29 Nov

Books and Records Control Person and FCPA Enforcement

I’ve recently been looking more closely at the Foreign Corrupt Practices Act (FCPA) as I consider the types of services companies will need from independent forensic accountants. This is an area in which government enforcement is skyrocketing, and so there are lots of opportunities for me to work with companies that need investigations or ongoing compliance work.

There are significant problems with FCPA enforcement, and Mike Koehler does an excellent job of discussing the issues in his paper, The Facade of FCPA Enforcement. He makes the case that the enforcement activities are not transparent and not tested legally. He says:

Because of the “carrots” and “sticks” relevant to resolving a government enforcement action, FCPA defendants are nudged to accept resolution vehicles notwithstanding the enforcement agencies’ untested and dubious enforcement theories or the existence of valid and legitimate defenses. The end result is often the facade of FCPA enforcement.

In particular, Koehler says that the government’s charges related to FCPA books and records and internal control violations are based on questionable legal theories. Koehler cites the Nature’s Sunshine Products case as an example. The FCPA requires at least some level of knowledge or willfulness, yet in this case, the SEC charged executives “… without pleading any evidence to suggest that the executives knew of or participated in the conduct giving rise to the FCPA violations.”

The SEC charged the company for bribes payed to customs agents in Brazil, which were booked improperly in the accounting records (which gave rise to the books and records and internal control violations). Two executives were also charged because they were “control persons” in the company. But it was not alleged that the two knew (directly or indirectly) about the payments. And the company stated in its press release regarding the settlement of this issue with the executives that there was no participation in or knowledge of the improper conduct by them.

Prior to this, individuals had only been charged with such violations when they had some direct knowledge or participation. (Hence the term “control person” ???) Koehler says that the actions of the SEC in the Nature’s Sunshine Products case are in direct conflict with the FCPA’s statutory provisions.

This is obviously a problem, and Koehler says such things routinely happen in FCPA enforcement. The FCPA rules state that a parent company with 50% or less of voting power in in a foreign subsidiary must only “…  proceed in good faith to use its influence, to the extent reasonable under the issuer’s circumstances, to cause a domestic or foreign firm to devise and maintain a system of internal accounting controls consistent” with the FCPA rules. If that good faith effort has been made, then the parent company “…  shall be conclusively presumed to have complied with the requirements.”
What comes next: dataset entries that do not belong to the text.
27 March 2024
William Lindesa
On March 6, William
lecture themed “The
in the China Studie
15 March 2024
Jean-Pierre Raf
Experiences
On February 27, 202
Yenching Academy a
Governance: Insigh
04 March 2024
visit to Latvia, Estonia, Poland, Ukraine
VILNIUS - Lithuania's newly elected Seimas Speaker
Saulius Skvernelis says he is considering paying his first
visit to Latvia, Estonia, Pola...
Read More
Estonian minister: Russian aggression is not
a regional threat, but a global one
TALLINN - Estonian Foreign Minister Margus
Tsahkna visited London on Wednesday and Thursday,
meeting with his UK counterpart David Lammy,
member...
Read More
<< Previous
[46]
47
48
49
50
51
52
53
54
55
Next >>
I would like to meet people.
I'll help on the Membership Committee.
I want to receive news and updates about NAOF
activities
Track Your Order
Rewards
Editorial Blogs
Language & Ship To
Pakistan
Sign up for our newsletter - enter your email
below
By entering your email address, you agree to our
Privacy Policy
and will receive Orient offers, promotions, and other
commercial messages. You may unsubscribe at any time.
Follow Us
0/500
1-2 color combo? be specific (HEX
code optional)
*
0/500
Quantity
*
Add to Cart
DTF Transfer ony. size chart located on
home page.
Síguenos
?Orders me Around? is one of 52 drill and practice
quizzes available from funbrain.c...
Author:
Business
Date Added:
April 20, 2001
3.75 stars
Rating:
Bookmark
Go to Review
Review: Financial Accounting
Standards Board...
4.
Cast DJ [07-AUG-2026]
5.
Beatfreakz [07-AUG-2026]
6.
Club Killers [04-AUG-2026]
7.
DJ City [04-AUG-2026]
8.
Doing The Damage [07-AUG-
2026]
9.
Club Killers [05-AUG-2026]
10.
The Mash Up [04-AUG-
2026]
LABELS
Koehler goes on to discuss two cases in which the SEC charged companies with books and records violations, yet made no allegations that the companies hadn’t acted in good faith with respect to their foreign subsidiaries as described above.

What is the problem with this? Enforcement actions are being brought and settled in a way which appears to directly conflict with the law. Yet there has been no “judicial scrutiny” of these cases, and so the government is essentially proceeding to enforce FCPA in a haphazard manner. Companies are at a distinct disadvantage, in that they cannot possibly predict how FCPA cases against them will be handled.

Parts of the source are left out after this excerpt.